As CCN’s Christina Comben writes:
Schumacher is a top investor and relative veteran in the space. He told an open-mouthed CNBC panel that he believed bitcoin has no value and that it was useless as a currency. Instead, he’s far more interested in blockchain technology.
Schumacher gave an opinion we haven’t heard in a while, the “based on nothing” argument.
I do believe it will go to zero. I think it’s a great technology but I don’t believe it’s a currency. It’s not based on anything.
Reason #1: True Believers
A hodl meme. Source: Know Your Meme
For the Bitcoin market to completely tank, virtually everyone would have to sell. This is something that has never happened. In fact, it can be safely estimated that less than half of the coins in existence are even available for exchange.
It’s hard to actually pin down how many coins exist on a given exchange, but we know that just over 1 million coins were moved across the blockchain in the last 24 hours. There are a total of just over 17 million coins. Satoshi Nakamoto is said to hold roughly 1 million of them. 21 million will ever exist.

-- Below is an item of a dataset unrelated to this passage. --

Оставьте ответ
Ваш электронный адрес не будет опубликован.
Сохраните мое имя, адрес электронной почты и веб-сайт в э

Even in 2011 when that Gox hacker market-dumped 1million BTC, price dropped to $0.01, not 'zero'. #davos https://t.co/7hCre4zpcG
— Dan McArdle (@robustus) January 23, 2019
A report from last year by Diar and another by Chainalsysis found that over 55% of the bitcoins in existence have never been sent. 42% of the people who hold more than 200 BTC did not even send an outgoing transaction during the price peak of December 2017, while 27% of those continued to add to their holdings later on.
If “hodlers” were not motivated to sell their coins when the price was massive, why would they suddenly do it when it was cheap? There is an issue of demand, but there’s no evidence that demand for Bitcoin is lacking. Even if it is only a speculative trading instrument, hedge funds and retail investors love it for that reason alone. That it doubles as a usable currency is a side-effect.

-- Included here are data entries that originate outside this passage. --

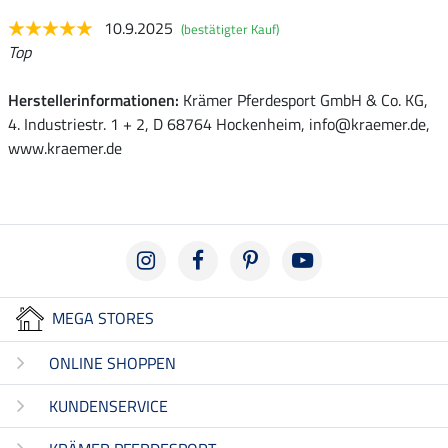
10.9.2025
(bestätigter Kauf)
Top
Herstellerinformationen:
Krämer Pferdesport GmbH & Co. KG,
4. Industriestr. 1 + 2, D 68764 Hockenheim, info@kraemer.de,
www.kraemer.de
MEGA STORES
ONLINE SHOPPEN
KUNDENSERVICE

Although #bitcoin is the best known digital money system, more than 1,600 are on the market, with more being created all the time https://t.co/86DoEsFk79 #blockchain via @ChloeNCornish pic.twitter.com/7w91l57EwP
— Jeff schumacher (@Jeffschumacher4) June 13, 2018
Reason #2: Rational Self-Interest
With such a high percentage of coins parked in various wallets and places, a number of cataclysmic events would have to conspire for the price to ever actually reach $0. Such a scenario requires that:
1) Hodlers suddenly have an economic incentive to rid themselves of coins (en masse).
2) Traders become willing to take losses in the thousands per token.

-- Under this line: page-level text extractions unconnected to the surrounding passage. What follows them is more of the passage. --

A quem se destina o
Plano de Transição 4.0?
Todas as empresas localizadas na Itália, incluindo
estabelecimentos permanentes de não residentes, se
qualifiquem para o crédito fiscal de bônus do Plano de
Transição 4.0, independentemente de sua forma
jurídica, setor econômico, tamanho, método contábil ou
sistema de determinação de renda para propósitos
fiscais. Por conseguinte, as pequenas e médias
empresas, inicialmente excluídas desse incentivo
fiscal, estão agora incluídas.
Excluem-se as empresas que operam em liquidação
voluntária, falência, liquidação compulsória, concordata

3) All trading bots programmed to buy cheap coins malfunction.
4) The majority of exchanges shut down or are hacked simultaneously.
5) Miners suddenly are willing to give their block rewards away for free.
It is a story of unimaginable entropy. In short, while Schumacher charges that Bitcoin “is not based anything,” this author must conclude that his theory of “zero” isn’t, either.
Bitcoin Price Chart (Logarithmic)
No one would sell at zero. A high percentage of people currently invested bought in higher than $1,000. The “buy and hold” strategy continues to reward those who see it through. Schumacher seems to fail to understand that a simple refusal to sell at a certain price makes for a true bottom.
Many early adopters continue to wait for a world where they can simply use the Bitcoin itself, rather than converting it to fiat currency for usage. This world is increasingly developing, but it may be decades before Bitcoin and cryptocurrencies are commonplace, especially outside of the developing world where they offer a superior and much-needed alternative to local cash solutions.